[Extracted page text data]
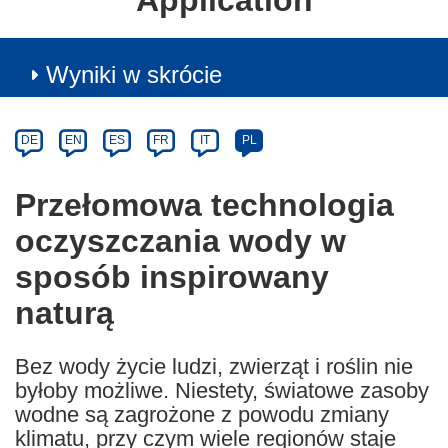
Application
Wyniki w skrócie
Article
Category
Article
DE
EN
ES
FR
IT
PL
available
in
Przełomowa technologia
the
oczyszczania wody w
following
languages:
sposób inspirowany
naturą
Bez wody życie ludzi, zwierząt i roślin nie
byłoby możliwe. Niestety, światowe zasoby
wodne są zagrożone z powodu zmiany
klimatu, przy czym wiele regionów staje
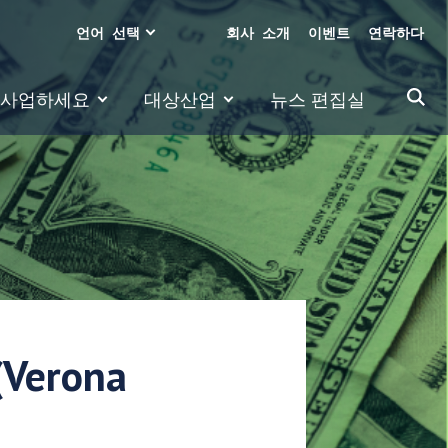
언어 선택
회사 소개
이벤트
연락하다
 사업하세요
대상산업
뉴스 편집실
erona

What you have to do:
Drop the images and return the data verbatim.

Task response:
Application
Wyniki w skrócie
Article
Category
Article
DE
EN
ES
FR
IT
PL
available
in
Przełomowa technologia
the
oczyszczania wody w
following
languages:
sposób inspirowany
naturą
Bez wody życie ludzi, zwierząt i roślin nie
byłoby możliwe. Niestety, światowe zasoby
wodne są zagrożone z powodu zmiany
klimatu, przy czym wiele regionów staje
언어 선택
회사 소개
이벤트
연락하다
 사업하세요
대상산업
뉴스 편집실
erona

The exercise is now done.